Just checked the for sale area and there is an 04 asking $8500.. thats 2K less


----------



## bwildaussie (May 5, 2009)

No, kids...

Just me, the Husband and three dogs. : )


----------



## Nathan (Jan 2, 2007)

BWildAussie said:


> No, kids...
> 
> Just me, the Husband and three dogs. : )


Uh, we have a friend with an Australian Shepherd. They can be sortof like 2 kids in one dog.


----------



## Doxie-Doglover-Too (Jan 25, 2007)

Hi and Welcome! you are have other Outbackers in your town- WaCougar, also known as Vic and Kelly! Be sure to check out PNW Rally's and Casual Get Togethers and join us, we'd love to have you!

(ps) the more dogs, the merrier!


----------



## WACOUGAR (Dec 20, 2006)

I guess I best welcome you since I live right near ya!! Glad to have someone close by. Hope you find what you are looking for. Really, you shouldn't have any problems finding a great unit at a great price with a bit of patience. Where do you guys normally camp? Hopefully we will see you around sometime as we are out in our trailer all the time. Heading out this weekend for the free night of camping at the Concrete KOA and then off to Birch Bay in a couple of weeks. More to follow after that.

Again, welcome.

Kelly


----------



## Java Hounds (Oct 17, 2008)

Welcome Tanya!
I want to chime in and say that we just upgraded to a 230 RS and couldn't be happier with our choice. The 23 KRS was also in the running. It's just me, my husband, and 2 dogs so bunks weren't necessary. Here are some of my reasons for our choice: All linoleum...you know why. I foolishly thought that the front cargo area would be a perfect sleeping spot for the dogs ....it's still great storage. King bed with no climb-over; great for people, dogs love it too unfortunately, but at least there's room for all of us. Relatively short, so more site selection. The only thing I don't like is the heater vents on the floor are a fur and sand collection plate and I would have loved a heater vent in the bathroom. In the summer, we cover the floor vents with area rugs, and in Fall and Spring we hand vac. I might have enjoyed a side slide as in the 250 RS, but I have to admit it's nice to sit on the sofa and put your feet up on the dinette while watching a movie. That's a toss-up. Good luck with your search!

Beth


----------



## bwildaussie (May 5, 2009)

Nathan said:


> Uh, we have a friend with an Australian Shepherd. They can be sortof like 2 kids in one dog.
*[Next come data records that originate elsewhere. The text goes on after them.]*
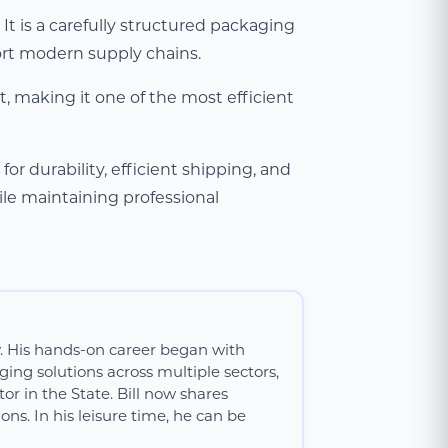
t is a carefully structured packaging
ort modern supply chains.
, making it one of the most efficient
r durability, efficient shipping, and
ile maintaining professional
y. His hands-on career began with
ing solutions across multiple sectors,
or in the State. Bill now shares
ns. In his leisure time, he can be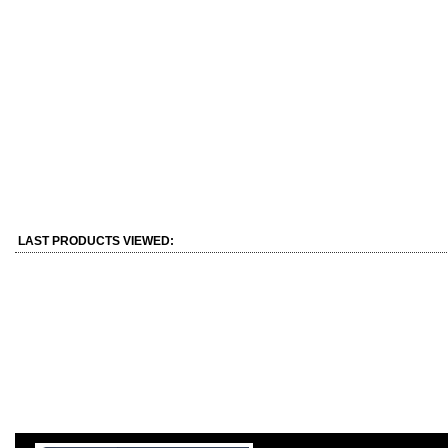
LAST PRODUCTS VIEWED: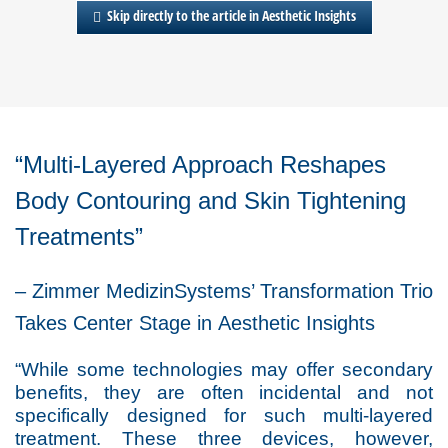
Skip directly to the article in Aesthetic Insights
“Multi-Layered Approach Reshapes
Body Contouring and Skin Tightening
Treatments”
– Zimmer MedizinSystems’ Transformation Trio
Takes Center Stage in
Aesthetic Insights
“While some technologies may offer secondary
benefits, they are often incidental and not
specifically designed for such multi-layered
treatment. These three devices, however,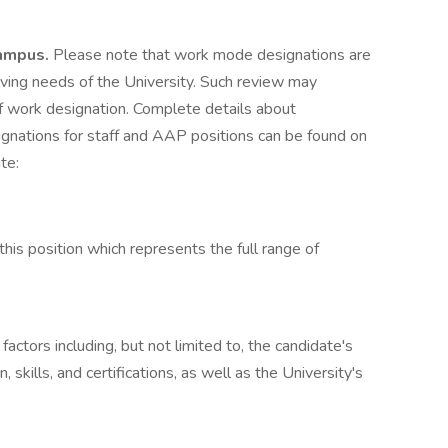
ampus.
Please note that work mode designations are
lving needs of the University. Such review may
f work designation. Complete details about
nations for staff and AAP positions can be found on
te:
this position which represents the full range of
ctors including, but not limited to, the candidate's
, skills, and certifications, as well as the University's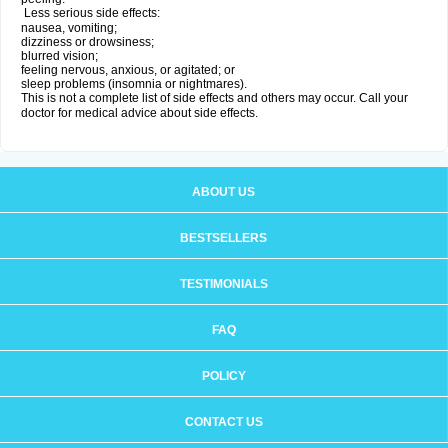
Less serious side effects:
nausea, vomiting;
dizziness or drowsiness;
blurred vision;
feeling nervous, anxious, or agitated; or
sleep problems (insomnia or nightmares).
This is not a complete list of side effects and others may occur. Call your
doctor for medical advice about side effects.
ABOUT US
BESTSELLERS
TESTIMONIALS
FAQ
POLICY
CONTACT US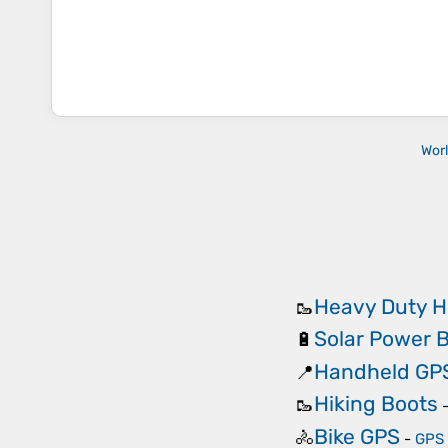
Wor
Heavy Duty H
🥾
Solar Power 
🔋
Handheld GP
📍
Hiking Boots
🥾
Bike GPS
🚴
-
GPS 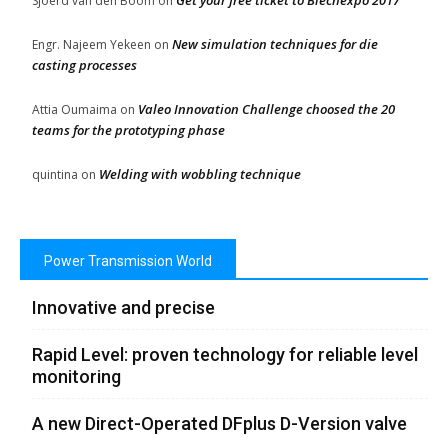
Get your free ticket to Blechexpo 2017
Sjoerd van den Boom
on
New simulation techniques for die
Engr. Najeem Yekeen
on
casting processes
Valeo Innovation Challenge choosed the 20
Attia Oumaima
on
teams for the prototyping phase
Welding with wobbling technique
quintina
on
Power Transmission World
Innovative and precise
Rapid Level: proven technology for reliable level
monitoring
A new Direct-Operated DFplus D-Version valve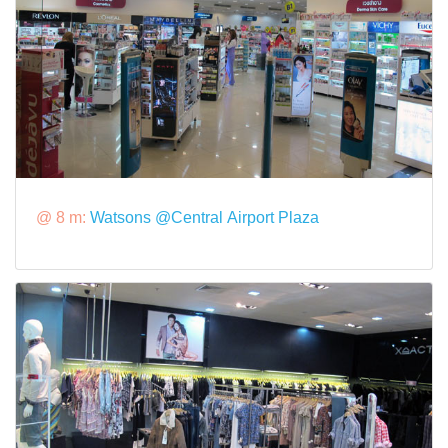
@ 8 m:
Watsons @Central Airport Plaza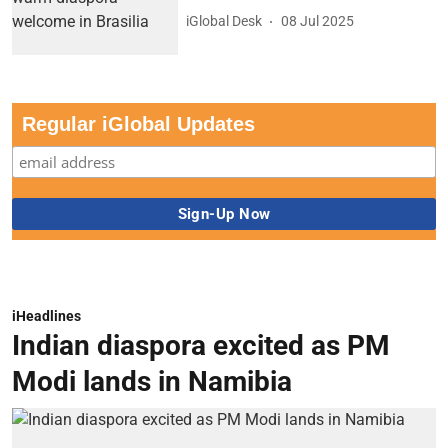
iGlobal Desk
08 Jul 2025
Regular iGlobal Updates
iHeadlines
Indian diaspora excited as PM
Modi lands in Namibia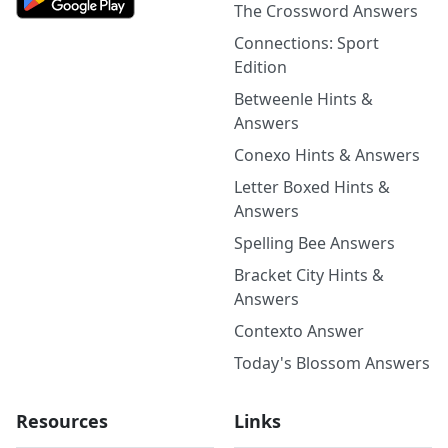
The Crossword Answers
Connections: Sport
Edition
Betweenle Hints &
Answers
Conexo Hints & Answers
Letter Boxed Hints &
Answers
Spelling Bee Answers
Bracket City Hints &
Answers
Contexto Answer
Today's Blossom Answers
Resources
Links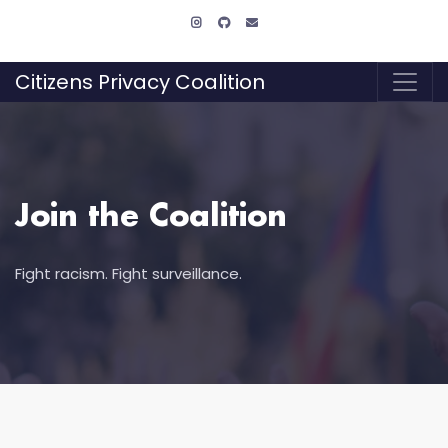
Citizens Privacy Coalition
Join the Coalition
Fight racism. Fight surveillance.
That's what I tell people! It's like adding another kid to your family!


----------



## bwildaussie (May 5, 2009)

WACOUGAR said:


> I guess I best welcome you since I live right near ya!! Glad to have someone close by. Hope you find what you are looking for. Really, you shouldn't have any problems finding a great unit at a great price with a bit of patience. Where do you guys normally camp? Hopefully we will see you around sometime as we are out in our trailer all the time. Heading out this weekend for the free night of camping at the Concrete KOA and then off to Birch Bay in a couple of weeks. More to follow after that.
> 
> Again, welcome.
> 
> Kelly


Hello to you too!

Not too much recreational camping... I go to a lot of dog shows, Herding, Obedience, and Conformation (show dog stuff) and it is a handy way to handle all your stuff as well as cutting costs on Motels and such.
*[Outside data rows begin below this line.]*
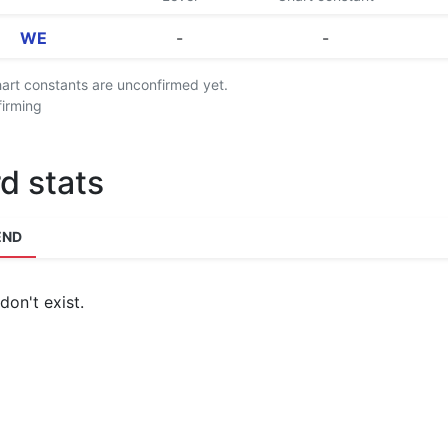
WE
-
-
chart constants are unconfirmed yet.
firming
d stats
END
don't exist.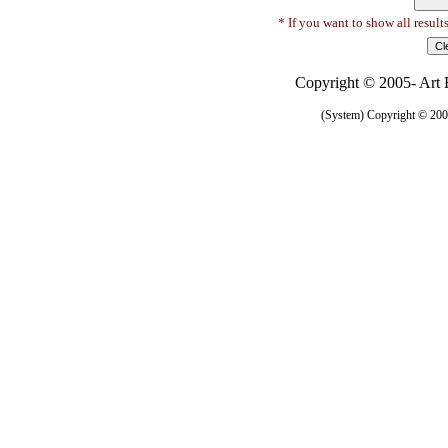
* If you want to show all result
Copyright © 2005- Art R
(System) Copyright © 2005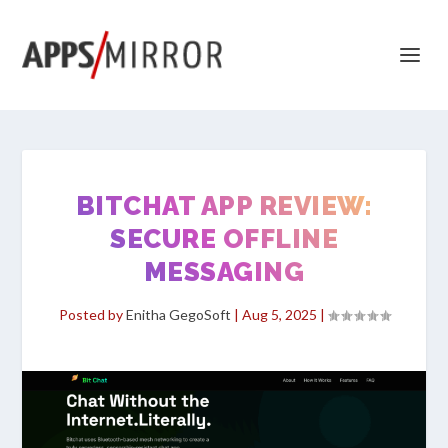
BITCHAT APP REVIEW:
SECURE OFFLINE
MESSAGING
Posted by
Enitha GegoSoft
|
Aug 5, 2025
|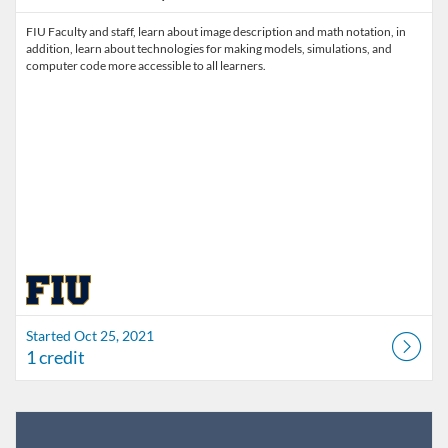
FIU Faculty and staff, learn about image description and math notation, in
addition, learn about technologies for making models, simulations, and
computer code more accessible to all learners.
Started Oct 25, 2021
1 credit
Listing Catalog: FIU Develop
Listing Date: Jul 1, 2026 - Jul 1, 2027
Listing Credits: 1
However, we would be hoping to do a bit more recreational camping with something a bit nicer than the Tent Trailer that we have now! Our one trip for sure that we take every year is to Curlew lake in E. WA. One week on the lake with the DH's Family... SeaDoo's, Boats and if we're lucky, lots of sunshine!


----------



## bwildaussie (May 5, 2009)

Doxie-Doglover-Too said:


> Hi and Welcome! you are have other Outbackers in your town- WaCougar, also known as Vic and Kelly! Be sure to check out PNW Rally's and Casual Get Togethers and join us, we'd love to have you!
> 
> (ps) the more dogs, the merrier!












Your dapple is pretty cute!

Nice to see lots of Washingtonians here!


----------



## bwildaussie (May 5, 2009)

Schmaltzy said:


> I want to chime in and say that we just upgraded to a 230 RS and couldn't be happier with our choice. The 23 KRS was also in the running. It's just me, my husband, and 2 dogs so bunks weren't necessary. Here are some of my reasons for our choice: All linoleum...you know why. I foolishly thought that the front cargo area would be a perfect sleeping spot for the dogs ....it's still great storage. King bed with no climb-over; great for people, dogs love it too unfortunately, but at least there's room for all of us. Relatively short, so more site selection. The only thing I don't like is the heater vents on the floor are a fur and sand collection plate and I would have loved a heater vent in the bathroom. In the summer, we cover the floor vents with area rugs, and in Fall and Spring we hand vac. I might have enjoyed a side slide as in the 250 RS, but I have to admit it's nice to sit on the sofa and put your feet up on the dinette while watching a movie. That's a toss-up. Good luck with your search!
> 
> Beth


Good to note!

So, we decided to bail on the 25RSS. I had an uncle who lives down that way do a "drive by" and he said it hadn't even been washed... who doesn't even wash something they are trying to sell???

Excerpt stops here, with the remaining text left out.